Modern reactors can easily load-follow rapidly enough to track hourly swings in demand and renewable generation. But running below nameplate capacity is less economical given nuclear power plant's high capital costs. Luckily nuclear and solar have low correlation, and even better, residual load net of nuclear and residual load net of solar also have low correlation. Intuitively, nuclear power plants keep the lights on at night, solar powers the midday peak.
Be it gets even better. Any intermittent renewable focused system must include storage. Buffers smooth the residual load after scaled nuclear, wind, and solar output are combined. Night-time nuclear surplus can be shifted into the morning ramp, while midday solar surplus can be released during the evening peak. The combined profile often requires less backup or storage than either an all-nuclear or an all-renewable system sized to meet the same annual energy target.
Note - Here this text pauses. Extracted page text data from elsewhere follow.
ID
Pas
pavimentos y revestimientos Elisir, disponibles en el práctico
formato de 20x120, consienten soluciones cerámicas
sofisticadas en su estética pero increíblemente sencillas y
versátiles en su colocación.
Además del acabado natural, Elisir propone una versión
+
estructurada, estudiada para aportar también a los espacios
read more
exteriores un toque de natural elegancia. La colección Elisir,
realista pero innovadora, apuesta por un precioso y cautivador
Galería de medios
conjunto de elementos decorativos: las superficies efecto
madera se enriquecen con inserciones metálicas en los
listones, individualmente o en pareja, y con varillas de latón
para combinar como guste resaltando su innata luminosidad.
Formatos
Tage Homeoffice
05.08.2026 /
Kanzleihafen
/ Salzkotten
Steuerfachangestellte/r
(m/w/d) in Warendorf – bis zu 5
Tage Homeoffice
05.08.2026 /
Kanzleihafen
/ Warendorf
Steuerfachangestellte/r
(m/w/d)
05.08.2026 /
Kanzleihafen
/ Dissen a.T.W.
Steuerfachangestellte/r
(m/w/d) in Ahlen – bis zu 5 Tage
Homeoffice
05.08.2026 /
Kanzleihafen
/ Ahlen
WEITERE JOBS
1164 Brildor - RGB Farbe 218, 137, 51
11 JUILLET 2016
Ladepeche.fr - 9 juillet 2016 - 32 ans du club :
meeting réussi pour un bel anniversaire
In that sense the technologies are complementary rather than competitive; their joint effort means less energy is wasted, less batteries, peaker plants and hydrogen must be constructed.
The scenarios below apply inferred German weather and demand data from Energy Charts, with total demand scaled to the 1,000 TWh projection in Agora Energiewende’s 2045 outlook. The model highlights peak backup requirements rather than full chronological dispatch economics, letting you probe how different nuclear shares influence the magnitude and timing of those peaks.
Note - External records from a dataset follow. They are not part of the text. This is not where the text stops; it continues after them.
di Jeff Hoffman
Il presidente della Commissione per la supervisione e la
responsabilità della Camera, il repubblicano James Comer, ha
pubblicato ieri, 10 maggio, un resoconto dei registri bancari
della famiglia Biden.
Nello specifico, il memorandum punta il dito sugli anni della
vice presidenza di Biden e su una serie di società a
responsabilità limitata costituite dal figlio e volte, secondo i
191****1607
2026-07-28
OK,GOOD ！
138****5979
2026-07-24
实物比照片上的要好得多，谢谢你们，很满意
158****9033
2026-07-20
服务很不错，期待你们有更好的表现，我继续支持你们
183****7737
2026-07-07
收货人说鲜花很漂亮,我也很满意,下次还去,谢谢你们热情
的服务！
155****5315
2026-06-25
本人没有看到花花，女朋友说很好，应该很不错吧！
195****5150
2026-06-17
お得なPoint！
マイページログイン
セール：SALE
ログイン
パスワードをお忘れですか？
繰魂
Data: Underlying data is an estimate of historical weather patterns derived by taking renewable energy generation from energy-charts.info, and dividing by estimated installed capacity. Installed capacity is estimated by taking historical year-end values for each year and doing a linear interpolation. The resulting capacity factors are imperfect, but more or less correct. Load data is supposed to represent demand in a decarbonised Germany and is derived by taking the demand values from the same data source, increasing each day's demand by a factor corresponding to twice the idiosyncratic daily usage averaged over all years, and rescaling so it matches the projected 1000 TWh annual demand from Agora Energiewende's 2045 scenario.
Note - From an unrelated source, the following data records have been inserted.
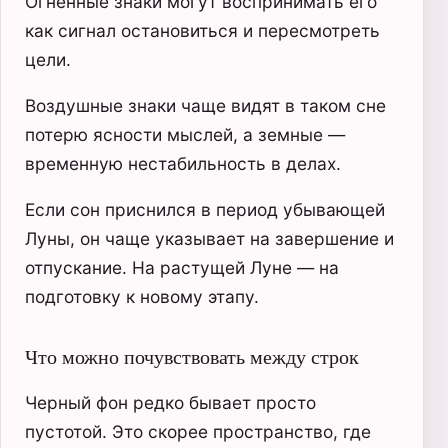
Огненные знаки могут воспринимать его
как сигнал остановиться и пересмотреть
цели.
Воздушные знаки чаще видят в таком сне
потерю ясности мыслей, а земные —
временную нестабильность в делах.
Если сон приснился в период убывающей
Луны, он чаще указывает на завершение и
отпускание. На растущей Луне — на
подготовку к новому этапу.
Что можно почувствовать между строк
Черный фон редко бывает просто
пустотой. Это скорее пространство, где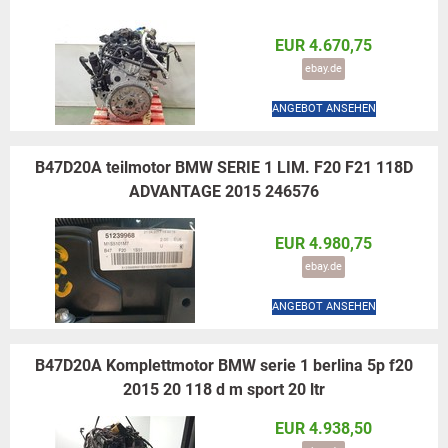
EUR 4.670,75
ebay.de
ANGEBOT ANSEHEN
B47D20A teilmotor BMW SERIE 1 LIM. F20 F21 118D
ADVANTAGE 2015 246576
EUR 4.980,75
ebay.de
ANGEBOT ANSEHEN
B47D20A Komplettmotor BMW serie 1 berlina 5p f20
2015 20 118 d m sport 20 ltr
EUR 4.938,50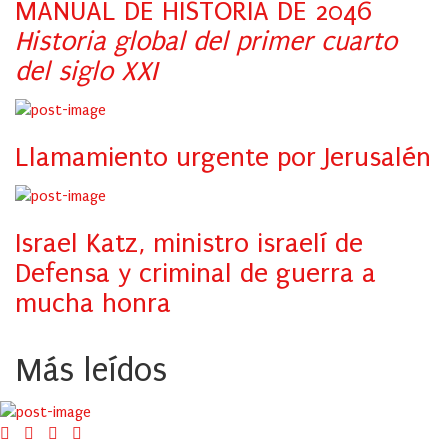
MANUAL DE HISTORIA DE 2046
Historia global del primer cuarto
del siglo XXI
Llamamiento urgente por Jerusalén
Israel Katz, ministro israelí de
Defensa y criminal de guerra a
mucha honra
Más leídos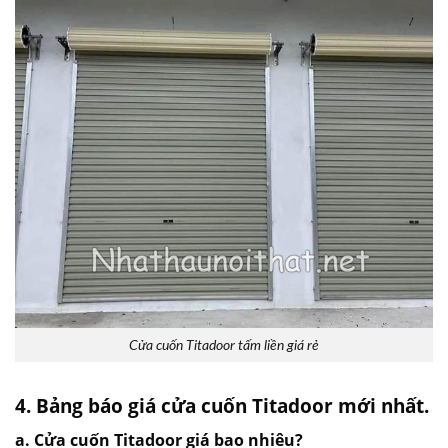
Cửa cuốn Titadoor tấm liền giá rẻ
4. Bảng báo giá cửa cuốn Titadoor mới nhất.
a. Cửa cuốn Titadoor giá bao nhiêu?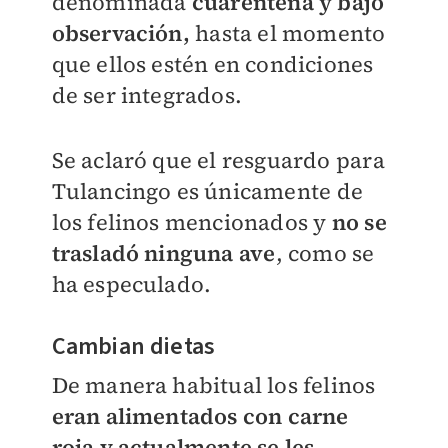
denominada
cuarentena y bajo
observación,
hasta el momento
que ellos estén en condiciones
de ser integrados.
Se aclaró que el resguardo para
Tulancingo es únicamente de
los felinos mencionados y
no se
trasladó ninguna ave
, como se
ha especulado.
Cambian dietas
De manera habitual los felinos
eran alimentados con carne
roja y actualmente se les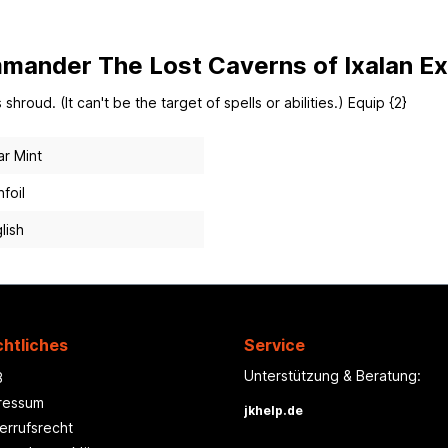
mander The Lost Caverns of Ixalan Ex
roud. (It can't be the target of spells or abilities.) Equip {2}
r Mint
foil
lish
htliches
Service
Unterstützung & Beratung:
B
ressum
jkhelp.de
errufsrecht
Estimation of capacity: Two steps. One, find the total energy required, and rescale generation to perfectly equal demand. Second, find the distribution of nuclear to renewables. (The ratio of solar to offshore and onshore wind is taken fromt he Agora Energiewende target of Wind offshore: 70 GW, Wind onshore: 145 GW, Solar: 385 GW.) For the latter, installed renewables capacities are simply reduced to (1 - nuclear share), and the residual total generation is then filled with nuclear.
Storage potential and storage/backup consumption: These depict the instantaneous surplus or deficit between scaled generation and load. The displayed backup requirement reflects the maximum surplus or deficit (a peak-based sizing heuristic) rather than a chronological state-of-charge simulation, so it highlights extreme balancing needs instead of time-step-by-time-step storage behavior. Thus, it strongly underestimates demand. It also does not take round-trip efficiencies into account.